In a statement in response to questions for this article, the NSA said it attempts to identify problems “at the earliest possible moment, implement mitigation measures wherever possible, and drive the numbers down.” The government was made aware of The Post’s intention to publish the documents that accompany this article online.

“We’re a human-run agency operating in a complex environment with a number of different regulatory regimes, so at times we find ourselves on the wrong side of the line,” a senior NSA official said in an interview, speaking with White House permission on the condition of anonymity.

“You can look at it as a percentage of our total activity that occurs each day,” he said. “You look at a number in absolute terms that looks big, and when you look at it in relative terms, it looks a little different.”

There is no reliable way to calculate from the number of recorded compliance issues how many Americans have had their communications improperly collected, stored or distributed by the NSA.

The causes and severity of NSA infractions vary widely. One in 10 incidents is attributed to a typographical error in which an analyst enters an incorrect query and retrieves data about U.S phone calls or e-mails.

But the more serious lapses include unauthorized access to intercepted communications, the distribution of protected content and the use of automated systems without built-in safeguards to prevent unlawful surveillance.

The May 2012 audit, intended for the agency’s top leaders, counts only incidents at the NSA’s Fort Meade headquarters and other *facilities in the Washington area. Three government officials, speak*ing on the condition of anonymity to discuss classified matters, said the number would be substantially higher if it included other NSA operating units and regional collection centers.

Senate Intelligence Committee Chairman Dianne Feinstein (D-Calif.), who did not receive a copy of the 2012 audit until The Post asked her staff about it, said in a statement late Thursday that the committee “can and should do more to independently verify that NSA’s operations are appropriate, and its reports of compliance incidents are accurate.”

Despite the quadrupling of the NSA’s oversight staff after a series of significant violations in 2009, the rate of infractions increased throughout 2011 and early 2012. An NSA spokesman declined to disclose whether the trend has continued since last year.

One major problem is largely unpreventable, the audit says, because current operations rely on technology that cannot quickly determine whether a foreign mobile phone has entered the United States.

In what appears to be one of the most serious violations, the NSA diverted large volumes of international data passing through fiber-optic cables in the United States into a repository where the material could be stored temporarily for processing and selection.

The operation to obtain what the agency called “multiple communications transactions” collected and commingled U.S. and foreign e-mails, according to an article in SSO News, a top-secret internal newsletter of the NSA’s Special Source Operations unit. NSA lawyers told the court that the agency could not practicably filter out the communications of Americans.

In October 2011, months after the program got underway, the Foreign Intelligence Surveillance Court ruled that the collection effort was unconstitutional. The court said that the methods used were “deficient on statutory and constitutional grounds,” according to a top-secret summary of the opinion, and it ordered the NSA to comply with standard privacy protections or stop the program.

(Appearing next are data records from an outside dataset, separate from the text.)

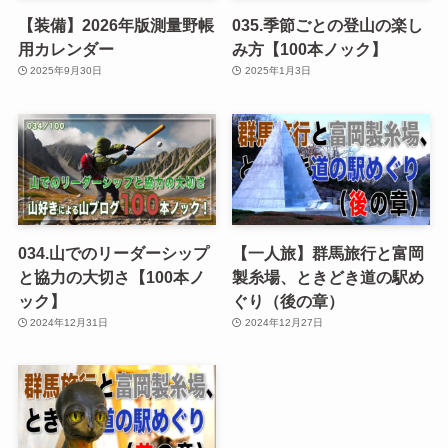
【装備】2026年版測量野帳
035.季節ごとの登山の楽し
用カレンダー
み方【100本ノック】
2025年9月30日
2025年1月3日
034.山でのリーダーシップ
【一人旅】群馬旅行と富岡
と協力の大切さ【100本ノ
製糸場、ときどき道の駅め
ック】
ぐり（後の章）
2024年12月31日
2024年12月27日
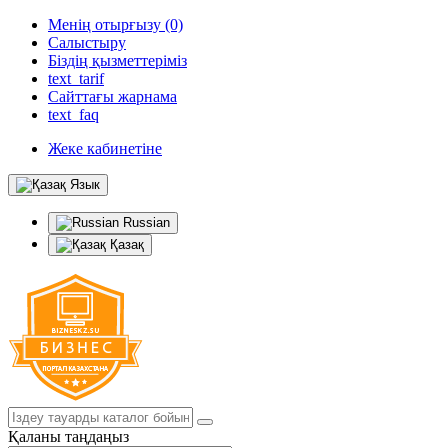
Менің отырғызу (0)
Салыстыру
Біздің қызметтеріміз
text_tarif
Сайттағы жарнама
text_faq
Жеке кабинетіне
Язык
Russian
Қазақ
Қаланы таңдаңыз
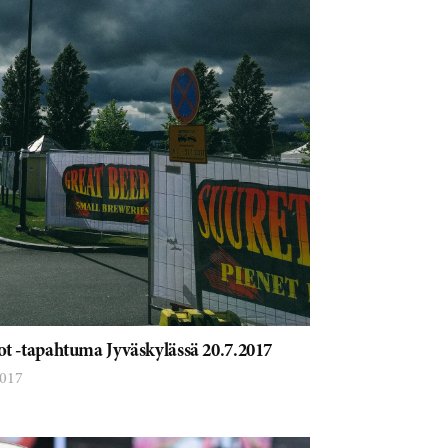
t -tapahtuma Jyväskylässä 20.7.2017
2017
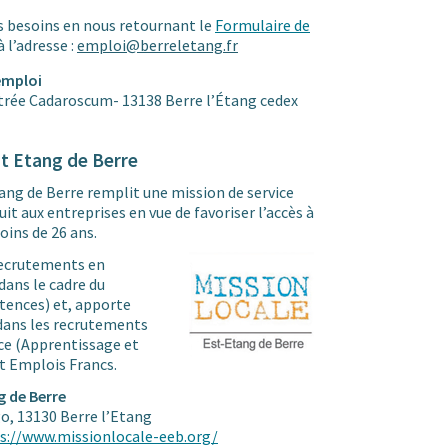
os besoins en nous retournant le
Formulaire de
à l’adresse :
emploi@berreletang.fr
 emploi
trée Cadaroscum- 13138 Berre l’Étang cedex
st Etang de Berre
ang de Berre remplit une mission de service
it aux entreprises en vue de favoriser l’accès à
oins de 26 ans.
 recrutements en
dans le cadre du
ences) et, apporte
dans les recrutements
ce (Apprentissage et
t Emplois Francs.
g de Berre
o, 13130 Berre l’Etang
s://www.missionlocale-eeb.org/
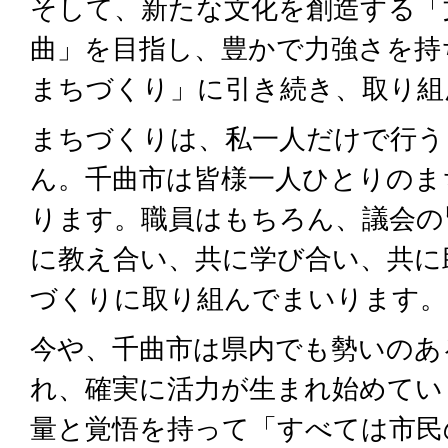
そして、新たな文化を創造する「
曲」を目指し、豊かで力強さを持
まちづくり」に引き続き、取り組
まちづくりは、私一人だけで行う
ん。千曲市は皆様一人ひとりのま
ります。職員はもちろん、議会の
に教え合い、共に学び合い、共に
づくりに取り組んでまいります。
今や、千曲市は県内でも勢いのあ
れ、確実に活力が生まれ始めてい
量と覚悟を持って「すべては市民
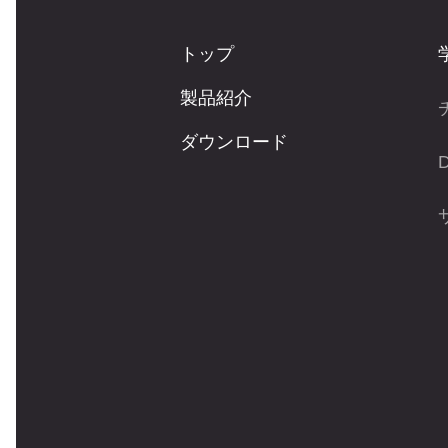
トップ
製品紹介
ダウンロード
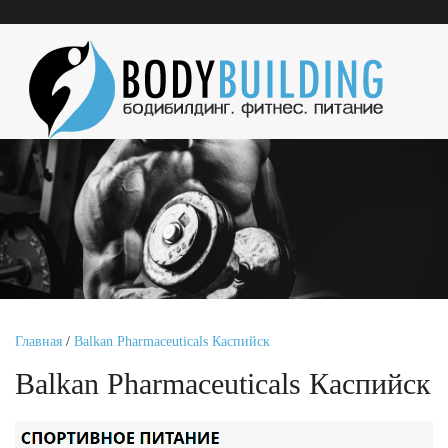
Главная
/
Balkan Pharmaceuticals Каспийск
Balkan Pharmaceuticals Каспийск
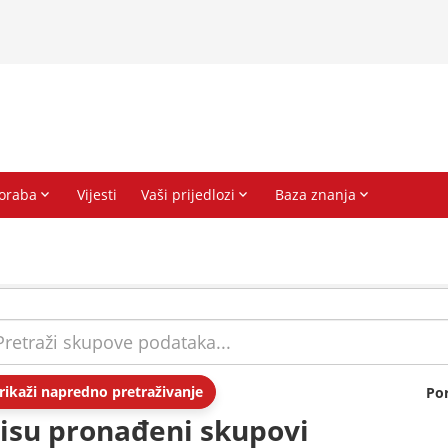
rikaži napredno pretraživanje
Po
isu pronađeni skupovi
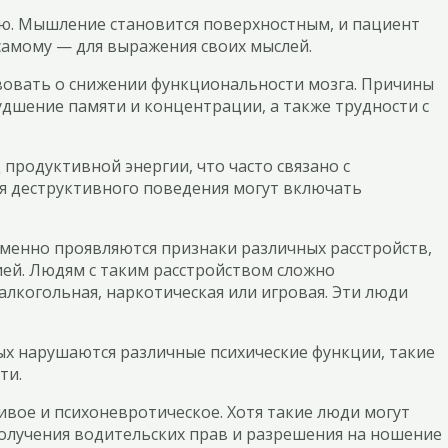
цию. Мышление становится поверхностным, и пациент
 самому — для выражения своих мыслей.
твовать о снижении функциональности мозга. Причины
дшение памяти и концентрации, а также трудности с
продуктивной энергии, что часто связано с
я деструктивного поведения могут включать
ременно проявляются признаки различных расстройств,
ией. Людям с таким расстройством сложно
алкогольная, наркотическая или игровая. Эти люди
рых нарушаются различные психические функции, такие
ти.
ивое и психоневротическое. Хотя такие люди могут
получения водительских прав и разрешения на ношение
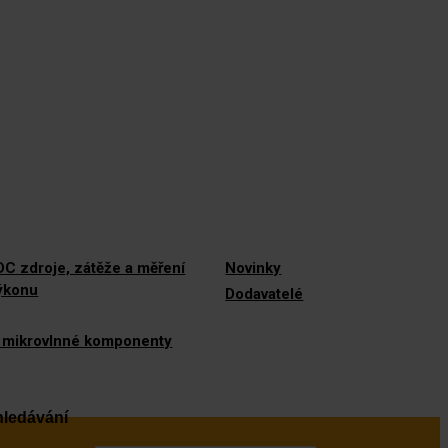
C zdroje, zátěže a měření
Novinky
výkonu
Dodavatelé
 mikrovlnné komponenty
ledávání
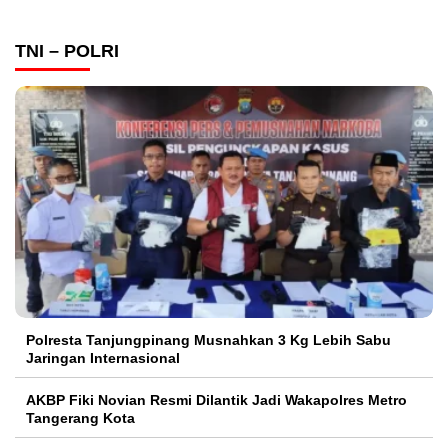
TNI – POLRI
Polresta Tanjungpinang Musnahkan 3 Kg Lebih Sabu
Jaringan Internasional
AKBP Fiki Novian Resmi Dilantik Jadi Wakapolres Metro
Tangerang Kota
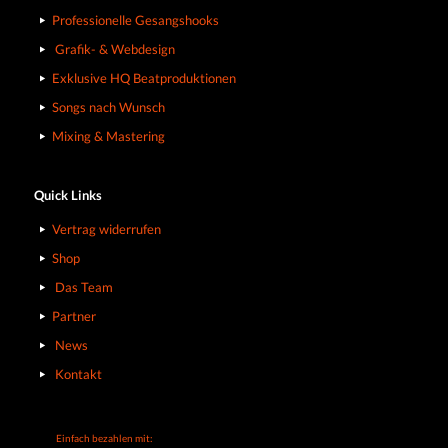
Professionelle Gesangshooks
Grafik- & Webdesign
Exklusive HQ Beatproduktionen
Songs nach Wunsch
Mixing & Mastering
Quick Links
Vertrag widerrufen
Shop
Das Team
Partner
News
Kontakt
Einfach bezahlen mit:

James R. Clapper Jr., the director of national intelligence, has acknowledged that the court found the NSA in breach of the Fourth Amendment, which prohibits unreasonable searches and seizures, but the Obama administration has fought a Freedom of Information lawsuit that seeks the opinion.

Generally, the NSA reveals nothing in public about its errors and infractions. The unclassified versions of the administration’s semiannual reports to Congress feature blacked-out pages under the headline “Statistical Data Relating to Compliance Incidents.”

Members of Congress may read the unredacted documents, but only in a special secure room, and they are not allowed to take notes. Fewer than 10 percent of lawmakers employ a staff member who has the security clearance to read the reports and provide advice about their meaning and significance.

The limited portions of the reports that can be read by the public acknowledge “a small number of compliance incidents.”

Under NSA auditing guidelines, the incident count does not usually disclose the number of Americans affected.

“What you really want to know, I would think, is how many innocent U.S. person communications are, one, collected at all, and two, subject to scrutiny,” said Julian Sanchez, a research scholar and close student of the NSA at the Cato Institute.

The documents provided by Snowden offer only glimpses of those questions. Some reports make clear that an unauthorized search produced no records. But a single “incident” in February 2012 involved the unlawful retention of 3,032 files that the surveillance court had ordered the NSA to destroy, according to the May 2012 audit. Each file contained an undisclosed number of telephone call records.

One of the documents sheds new light on a statement by NSA Director Keith B. Alexander last year that “we don’t hold data on U.S. citizens.”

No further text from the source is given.